■ **What you need to do**
Could you copy the data that follows exactly as written, but drop the pictures?

[Entries taken from a collection]
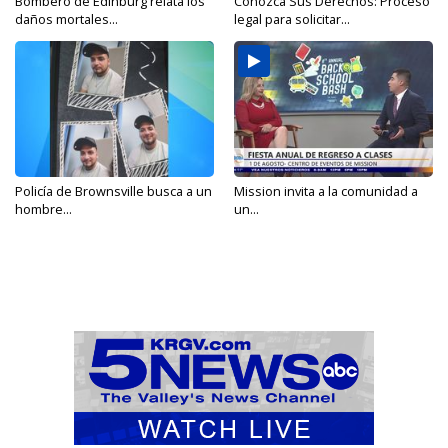
Bombero de Edinburg relata los
Conozca Sus Derechos: Proceso
daños mortales...
legal para solicitar...
Policía de Brownsville busca a un
Mission invita a la comunidad a
hombre...
un...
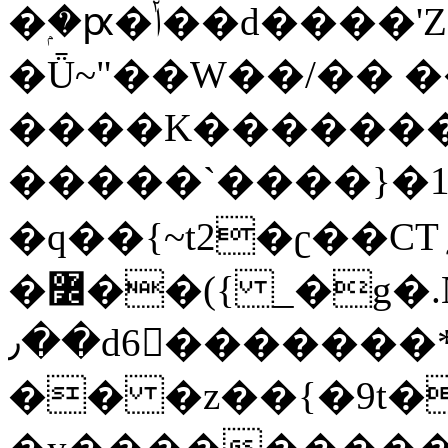
�ۭ�ԗ�ݳ��d����'Z����>!pQ}
�Ǖ~"��W��/�� ��
����K�������
�����`����}�1
�q��{~t2�ʗ��CT؍���������{�~}ur����u�}o����(�:�j���=����{�۝Vo�An��J^��������M\M�'{{l�i
�߼��({ _�g�.Nfӻg����f7z91o^��̤^�>��2�`�:|#dk�{>�>>&�tsw�Nwo�?
٫��d6򆧇�������*��[|^]oo���NW~zz>�X&�u�=K?
�� �z��{�9t�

■ **Solution for this exercise**
Bombero de Edinburg relata los
Conozca Sus Derechos: Proceso
daños mortales...
legal para solicitar...
Policía de Brownsville busca a un
Mission invita a la comunidad a
hombre...
un...
�ۭ�ԗ�ݳ��d����'Z����>!pQ}
�Ǖ~"��W��/�� ��
����K�������
�����`����}�1
�q��{~t2�ʗ��CT؍���������{�~}ur����u�}o����(�:�j���=����{�۝Vo�An��J^��������M\M�'{{l�i
�߼��({ _�g�.Nfӻg����f7z91o^��̤^�>��2�`�:|#dk�{>�>>&�tsw�Nwo�?
٫��d6򆧇�������*��[|^]oo���NW~zz>�X&�u�=K?
�� �z��{�9t�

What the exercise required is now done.